Viking Kids

Posted on Facebook yesterday, this entertaining composition:


The caption combines two kinds of word play on the original It takes a village to raise a child: a word exchange, of village and child; and a pun on raise / raze. And it alludes to the reputation of the Vikings as ravaging and pillaging as they move across the countryside.

The composition belongs to the genre of ecards, captioning as art or cartooning, slogans as art or cartooning, Jack Handey’s Deep Thoughts, etc., which I’ll lump together here under the ecard subheading of cartoons.

[Added on 1/24: I see now that in a 5/30/14 posting I considered creations in which

text (rather than image) is the crucial component, and the result is intended as art, humor, or narrative (often two or more of these at once) — making these creations hard to classify

and suggested the name texty creations, or texties for short, for them.]

I don’t know the source of the composition, which (I see from a Google images search) has been passed around on a couple dozen Pinterest, Tumblr, etc. pages, but never with an attribution.

On word exchanges: these are, in effect, word-level Spoonerisms, and like lower-level Spoonerisms they occur both as inadvertent errors and (as here) as deliberate word play.

Now, on the original of the text. From Wikipedia:

It Takes a Village: And Other Lessons Children Teach Us is a book published in 1996 by First Lady of the United States Hillary Rodham Clinton.

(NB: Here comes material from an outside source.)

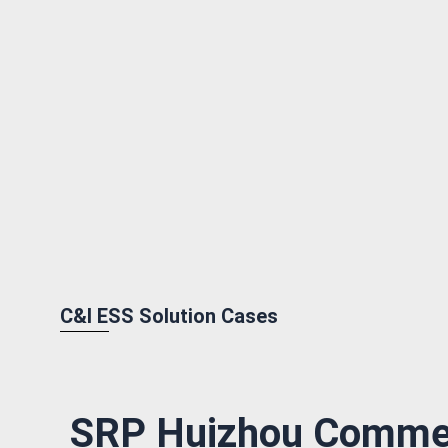
C&I ESS Solution Cases
SRP Huizhou Commer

In it, Clinton presents her vision for the children of America. She focuses on the impact individuals and groups outside the family have, for better or worse, on a child’s well-being, and advocates a society which meets all of a child’s needs.

… The book’s title is attributed to an African proverb: “It takes a village to raise a child.” The saying and its attribution as an “African” proverb were in circulation before it was adopted by Clinton as the source for the title of her book. Indeed, the saying previously provided the source for the title of a children’s book entitled It Takes a Village by Jane Cowen-Fletcher, published in 1994.

The authenticity of the proverb is debatable as there is no evidence that this precise proverb genuinely originated with any African culture. However, numerous proverbs from different cultures across Africa have been noted that convey similar sentiments in different ways. As one poster on a scholarly list wrote, “While it is interesting to seek provenance in regard to the proverb, ‘It takes a village to raise a child,’ I think it would be misleading to ascribe its origin to a single source…. Let me give a few examples of African societies with proverbs which translate to ‘It takes a village…’: In Lunyoro (Banyoro) there is a proverb that says ‘Omwana takulila nju emoi,’ whose literal translation is ‘A child does not grow up only in a single home.’ In Kihaya (Bahaya) there is a saying, ‘Omwana taba womoi,’ which translates as ‘A child belongs not to one parent or home.’ In Kijita (Wajita) there is a proverb which says ‘Omwana ni wa bhone,’ meaning regardless of a child’s biological parent(s) its upbringing belongs to the community. In Swahili, the proverb ‘Asiyefunzwa na mamae hufunzwa na ulimwengu’ approximates to the same.” The origin of the popular saying “It takes a village to raise a child” is a mystery. Some people believe the saying originated in an ancient African proverb; others believe it came from a Native American Tribe.

A different line of humor based on the African proverb:


This one turns on the semantics of the proverb. If it takes a village, then one person (even the mother) is insufficient — so to satisy the requirement, the mother needs to find a village to do the job.